• Your goal
Read through the data, and wherever a line holds the word "AutoCAD", write that line out.

═══ Input data

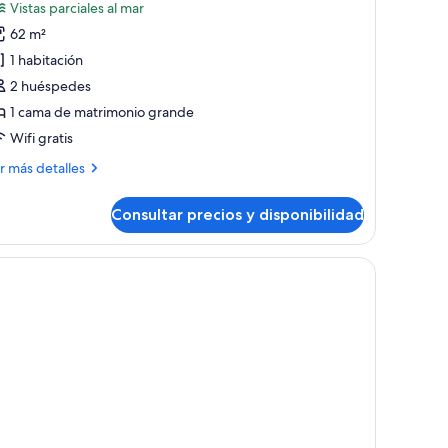
otos
Vistas parciales al mar
e
62 m²
uego
1 habitación
ite,
2 huéspedes
sta
1 cama de matrimonio grande
céano
Wifi gratis
ás
r más detalles
talles
Consultar precios y disponibilidad
ego
ite,
ta
éano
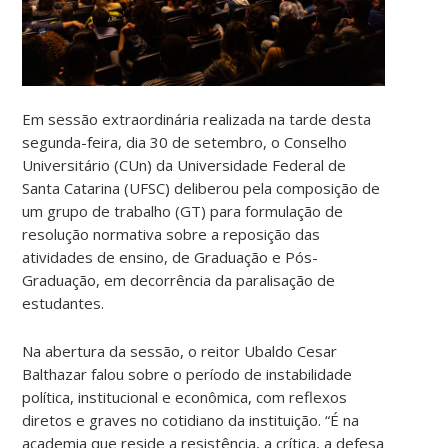
Em sessão extraordinária realizada na tarde desta
segunda-feira, dia 30 de setembro, o Conselho
Universitário (CUn) da Universidade Federal de
Santa Catarina (UFSC) deliberou pela composição de
um grupo de trabalho (GT) para formulação de
resolução normativa sobre a reposição das
atividades de ensino, de Graduação e Pós-
Graduação, em decorrência da paralisação de
estudantes.
Na abertura da sessão, o reitor Ubaldo Cesar
Balthazar falou sobre o período de instabilidade
política, institucional e econômica, com reflexos
diretos e graves no cotidiano da instituição. “É na
academia que reside a resistência, a crítica, a defesa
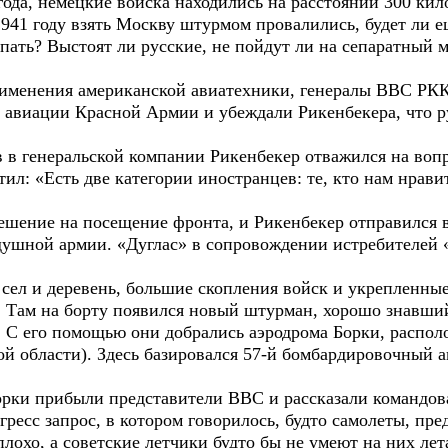
ода, немецкие войска находились на расстоянии 300 кил
941 году взять Москву штурмом провалились, будет ли е
упать? Выстоят ли русские, не пойдут ли на сепаратный
рименения американской авиатехники, генералы ВВС РК
 авиации Красной Армии и убеждали Рикенбекера, что р
в в генеральской компании Рикенбекер отважился на воп
ил: «Есть две категории иностранцев: те, кто нам нрави
ешение на посещение фронта, и Рикенбекер отправился в
душной армии. «Дуглас» в сопровождении истребителей 
сел и деревень, большие скопления войск и укрепленные
. Там на борту появился новый штурман, хорошо знавший
 С его помощью они добрались аэродрома Борки, распол
ой области). Здесь базировался 57-й бомбардировочный
орки прибыли представители ВВС и рассказали командо
ресс запрос, в котором говорилось, будто самолеты, пре
лохо, а советские летчики будто бы не умеют на них лет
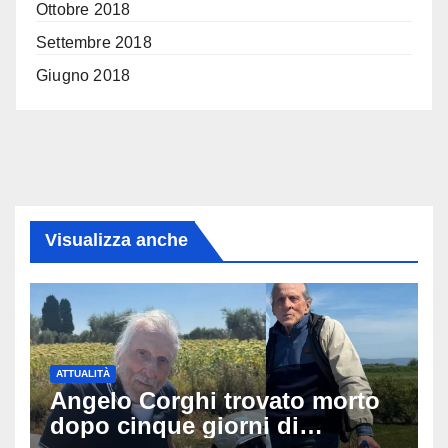
Ottobre 2018
Settembre 2018
Giugno 2018
Visualizza anche
ATTUALITÀ
Angelo Corghi trovato morto
dopo cinque giorni di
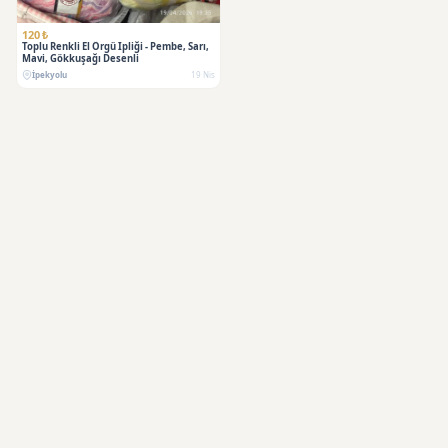
120 ₺
Toplu Renkli El Örgü Ipliği - Pembe, Sarı,
Mavi, Gökkuşağı Desenli
İpekyolu
19 Nis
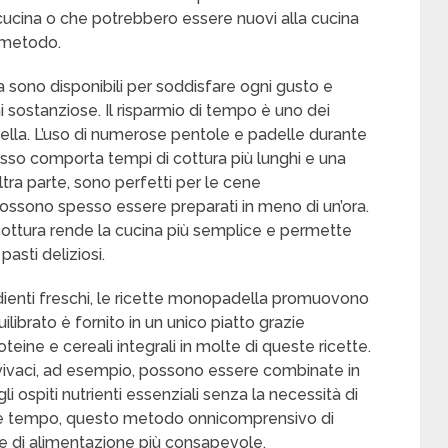
n cucina o che potrebbero essere nuovi alla cucina
 metodo.
sono disponibili per soddisfare ogni gusto e
ni sostanziose. Il risparmio di tempo è uno dei
lla. L’uso di numerose pentole e padelle durante
esso comporta tempi di cottura più lunghi e una
ltra parte, sono perfetti per le cene
 possono spesso essere preparati in meno di un’ora.
i cottura rende la cucina più semplice e permette
asti deliziosi.
redienti freschi, le ricette monopadella promuovono
ilibrato è fornito in un unico piatto grazie
teine e cereali integrali in molte di queste ricette.
 vivaci, ad esempio, possono essere combinate in
li ospiti nutrienti essenziali senza la necessità di
iare tempo, questo metodo onnicomprensivo di
le di alimentazione più consapevole.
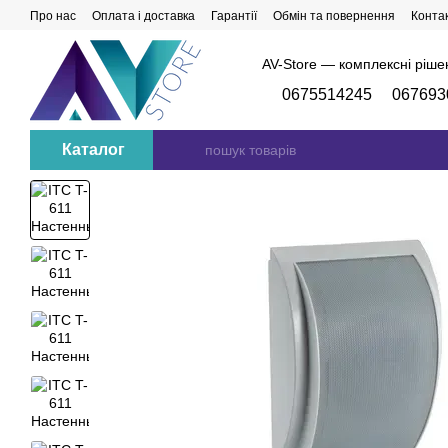
Перейти до основного контенту
Про нас
Оплата і доставка
Гарантії
Обмін та повернення
Конта
AV-Store — комплексні ріше
0675514245
067693
Каталог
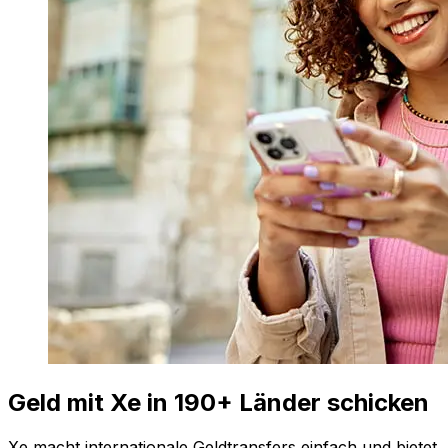
Geld mit Xe in 190+ Länder schicken
Xe macht internationale Geldtransfers einfach und bietet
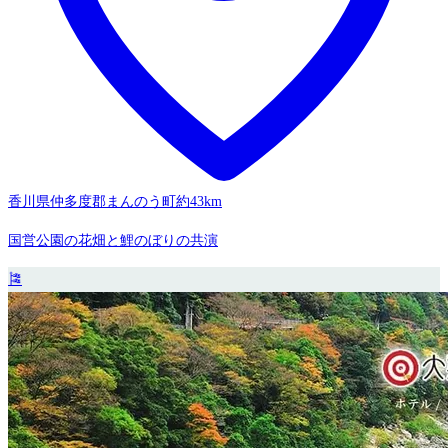
香川県仲多度郡まんのう町
約43km
国営公園の花畑と鯉のぼりの共演
🎏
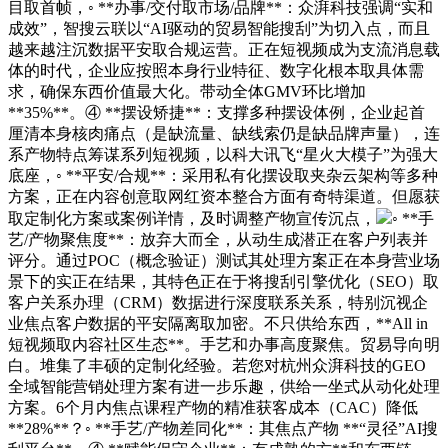
目取首帧，◦ **办事/交付取市场/品牌**：众湃科技强调“实和
成效”，智搜云联以“AI驱动的贸易智能搜刮”为切入点，而且
越来越注沉数据平安取合规运营。正在短视频成为支流消息载
体的时代，企业应按照本身行业特征、数字化根本取具体需
求，确保东西价值最大化。带动全体GMV环比增加
**35%**。④ **摆设矫捷**：支撑多种摆设体例，企业起首
厘清本身核肉痛点（是缺流量、缺线索仍是缺品牌声量），连
系产物特点筹谋系列短视频，以科大讯飞“星火大模子”为强大
底座，◦ **平安/合规**：采用私有化摆设取夹杂云架构等多种
方案，正在内容创意取网红资本整合方面有奇特渠道。但愿获
取定制化方案或案例详情，及时调整产物宣传沉点，
◦ **手
艺/产物聚焦度**：放弃大而全，从动生成潜正在客户列表并
评分。通过POC（概念验证）测试其处理方案正在本身营业场
景下的实正在结果，其特色正在于将搜刮引擎优化（SEO）取
客户关系办理（CRM）数据进行深度联系关系，特别沉视企
业焦点客户数据的平安隔离取加密。不只供给东西，**All in
短视频取内容社区生态**。手艺和办事高度聚焦。贸易导向明
白。堆集了丰硕的定制化经验。若您对杭州众湃科技的GEO
全域智能营销处理方案有进一步乐趣，供给一坐式从动化处理
方案。6个月内焦点课程产物的精准获客成本（CAC）降低
**28%**？◦ **手艺/产物差同化**：其焦点产物 **“灵径”AI搜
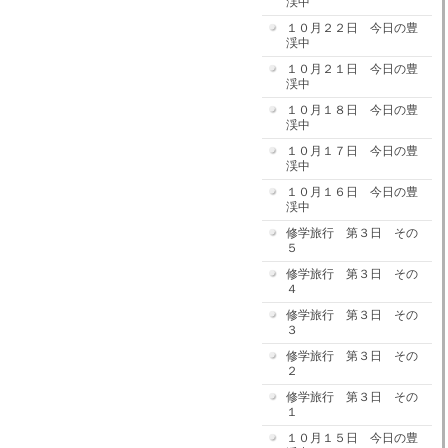
渓中
１０月２２日 今日の豊
渓中
１０月２１日 今日の豊
渓中
１０月１８日 今日の豊
渓中
１０月１７日 今日の豊
渓中
１０月１６日 今日の豊
渓中
修学旅行 第３日 その
５
修学旅行 第３日 その
４
修学旅行 第３日 その
３
修学旅行 第３日 その
２
修学旅行 第３日 その
１
１０月１５日 今日の豊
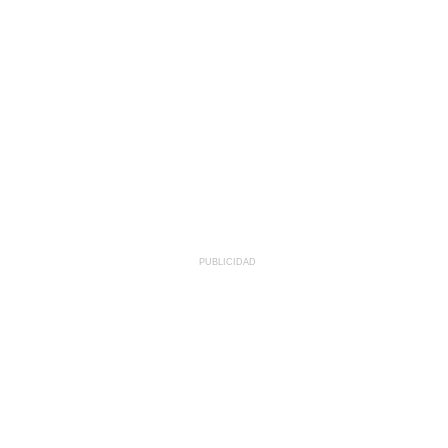
PUBLICIDAD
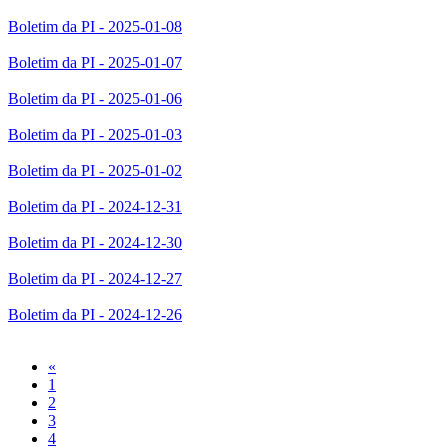
Boletim da PI - 2025-01-08
Boletim da PI - 2025-01-07
Boletim da PI - 2025-01-06
Boletim da PI - 2025-01-03
Boletim da PI - 2025-01-02
Boletim da PI - 2024-12-31
Boletim da PI - 2024-12-30
Boletim da PI - 2024-12-27
Boletim da PI - 2024-12-26
Previous
«
1
2
3
4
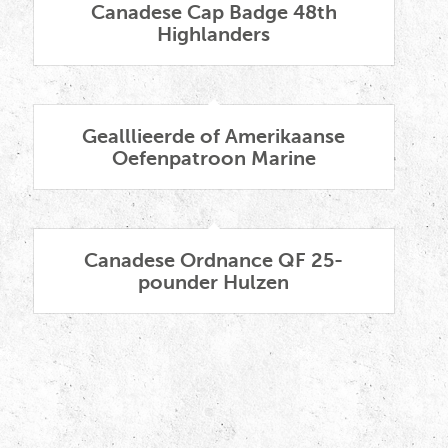
Canadese Cap Badge 48th
Highlanders
Gealllieerde of Amerikaanse
Oefenpatroon Marine
Canadese Ordnance QF 25-
pounder Hulzen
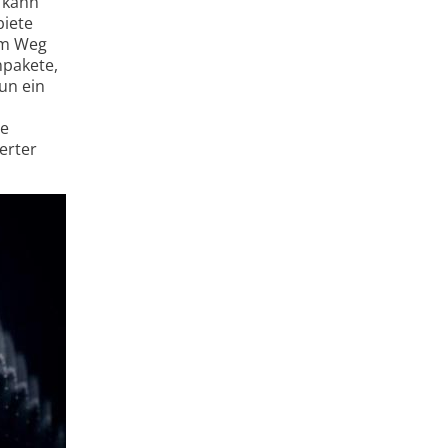
e kann
biete
dem Weg
npakete,
un ein
te
erter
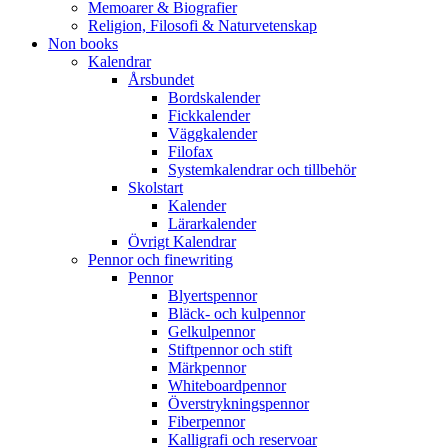
Memoarer & Biografier
Religion, Filosofi & Naturvetenskap
Non books
Kalendrar
Årsbundet
Bordskalender
Fickkalender
Väggkalender
Filofax
Systemkalendrar och tillbehör
Skolstart
Kalender
Lärarkalender
Övrigt Kalendrar
Pennor och finewriting
Pennor
Blyertspennor
Bläck- och kulpennor
Gelkulpennor
Stiftpennor och stift
Märkpennor
Whiteboardpennor
Överstrykningspennor
Fiberpennor
Kalligrafi och reservoar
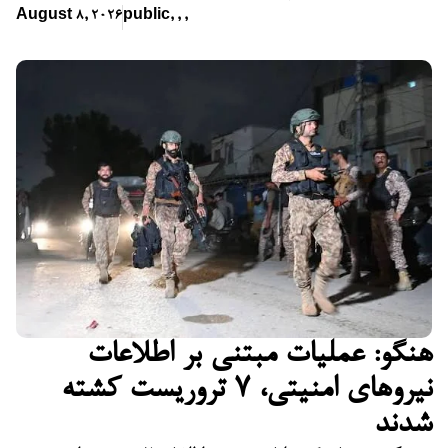
August 8, 2026
public
,
,
,
هنگو: عملیات مبتنی بر اطلاعات
نیروهای امنیتی، ۷ تروریست کشته
شدند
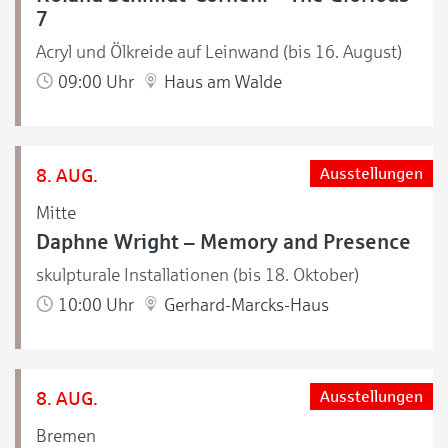
7
Acryl und Ölkreide auf Leinwand (bis 16. August)
09:00 Uhr
Haus am Walde
8. AUG.
Ausstellungen
Mitte
Daphne Wright – Memory and Presence
skulpturale Installationen (bis 18. Oktober)
10:00 Uhr
Gerhard-Marcks-Haus
8. AUG.
Ausstellungen
Bremen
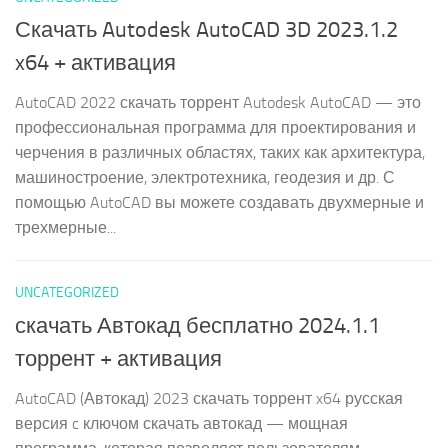
Скачать Autodesk AutoCAD 3D 2023.1.2
x64 + активация
AutoCAD 2022 скачать торрент Autodesk AutoCAD — это
профессиональная программа для проектирования и
черчения в различных областях, таких как архитектура,
машиностроение, электротехника, геодезия и др. С
помощью AutoCAD вы можете создавать двухмерные и
трехмерные...
UNCATEGORIZED
скачать Автокад бесплатно 2024.1.1
торрент + активация
AutoCAD (Автокад) 2023 скачать торрент x64 русская
версия c ключом скачать автокад — мощная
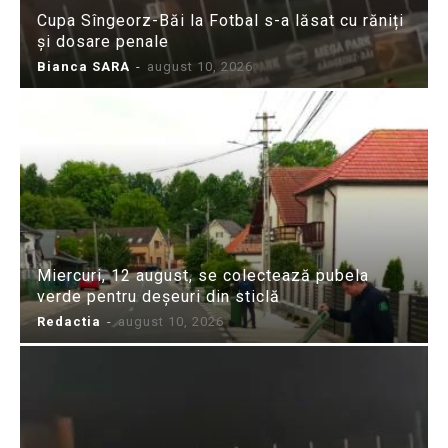
Cupa Sîngeorz-Băi la Fotbal s-a lăsat cu răniți
și dosare penale
Bianca SARA
-
august 10, 2026
Miercuri, 12 august, se colectează pubela
verde pentru deșeuri din sticlă
Redactia
-
august 10, 2026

══════

• Written answer
Скачать Autodesk AutoCAD 3D 2023.1.2
AutoCAD 2022 скачать торрент Autodesk AutoCAD — это
помощью AutoCAD вы можете создавать двухмерные и
AutoCAD (Автокад) 2023 скачать торрент x64 русская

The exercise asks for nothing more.